This week I’m bringing you an interview with Elisabetta Colabianchi, co-founder of the nonprofit Kurandza, which provides girls access to preschool, primary school and high school in southern Mozambique. She also runs the Global Dream Collective, where she teaches other purpose-driven women how to start or grow their own nonprofits and social enterprises.

Elisabetta loves her work because she’s able to use her skills and talents to create opportunities for girls and women to learn about leadership, financial management, and health. These are the things that matter to her and it’s what makes her work feel meaningful on a day to day basis.

In this interview, we cover what meaningful work means to Elisabetta, how she started a nonprofit with a degree in biology, and what she wishes she could tell herself 10 years ago.

I’m excited to introduce you to Elisabetta and I’m thrilled to announce that if you register for the Meaningful Work Blueprint during the month of September, I’ll be donating 10% of your registration fee to Kurandza's #IStandforGirls campaign.

My hope with this collaboration is that we can sponsor a few girls for the next school year. Sponsorship means everything is covered for the school year... tuition, books, uniforms, and holistic health programs (to name a few).

To learn more about this incredible organization or sponsor a girl directly, visit

Elisabetta Colabianchi

Can you tell me a bit about your background in terms of work and education?

I graduated with degrees in biology and foreign languages from the University of San Diego. I also earned a minor in Peace & Justice. I thought I would go into medicine. But, while studying abroad in Milan, I discovered that I wanted to work in international relations. So after college, I moved to New York with the hopes of working for the UN.

How did you discover your interest in starting a nonprofit?

Three key experiences—attending the University of San Diego, living in New York City after graduation and volunteering with the Peace Corps—allowed me to work for several non-profits and international NGOs (non-governmental organizations).
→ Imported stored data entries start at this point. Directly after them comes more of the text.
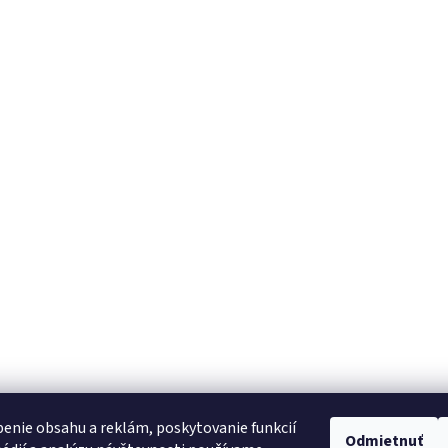
enie obsahu a reklám, poskytovanie funkcií
Odmietnuť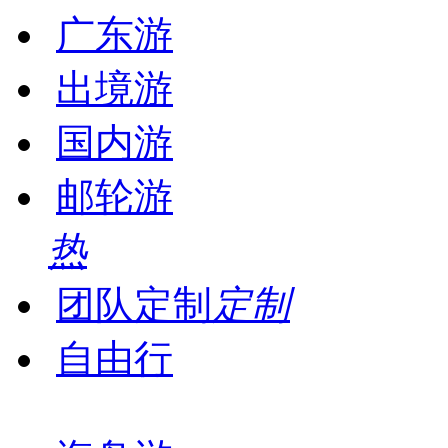
广东游
出境游
国内游
邮轮游
热
团队定制
定制
自由行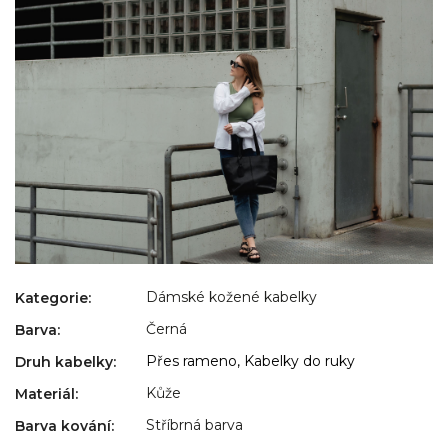
Dámské kožené kabelky
Kategorie
:
Černá
Barva
:
Přes rameno, Kabelky do ruky
Druh kabelky
:
Kůže
Materiál
:
Stříbrná barva
Barva kování
:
While I am so thankful for my experiences, I saw that many of the big organizations used a top-down approach, creating initiatives based on what donors wanted and not on what the communities or beneficiaries actually wanted or needed.

I saw a disconnect between planning at headquarters and the work on the ground. This disconnect inspired me to start my own grassroots non-profit, based in southern Mozambique, the same area where I had lived and worked during the Peace Corps for three years.

Was it always your plan to start a nonprofit before you were 30?

No! My original life plan looked something like this: work for the UN for a couple of years, work for a non-governmental organization, go to Columbia University for an MBA and then start my own nonprofit.

When I saw it written out along with a timeline, I realized I would be 35 starting my own nonprofit! I didn’t want to wait that long so I decided to learn as I went and started Kurandza when I was 27.

What was it like getting the nonprofit off the ground?

Getting a nonprofit off the ground is no easy feat, but for those who want it bad enough and who know that it may take some months (or years) of embracing challenges and sacrifices until it starts to take off... then it’s 100% worth it.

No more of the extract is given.